## Assignment:
If an entry holds a picture, leave the picture out and copy the rest exactly.

****************************************

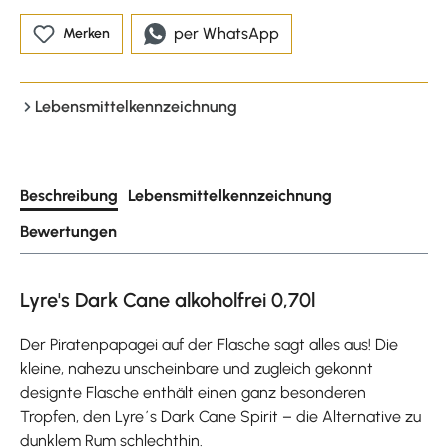
per WhatsApp
Merken
Lebensmittelkennzeichnung
Beschreibung
Lebensmittelkennzeichnung
Bewertungen
Lyre's Dark Cane alkoholfrei 0,70l
Der Piratenpapagei auf der Flasche sagt alles aus! Die
kleine, nahezu unscheinbare und zugleich gekonnt
designte Flasche enthält einen ganz besonderen
Tropfen, den Lyre´s Dark Cane Spirit – die Alternative zu
dunklem Rum schlechthin.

****************************************

## Finished task:
per WhatsApp
Merken
Lebensmittelkennzeichnung
Beschreibung
Lebensmittelkennzeichnung
Bewertungen
Lyre's Dark Cane alkoholfrei 0,70l
Der Piratenpapagei auf der Flasche sagt alles aus! Die
kleine, nahezu unscheinbare und zugleich gekonnt
designte Flasche enthält einen ganz besonderen
Tropfen, den Lyre´s Dark Cane Spirit – die Alternative zu
dunklem Rum schlechthin.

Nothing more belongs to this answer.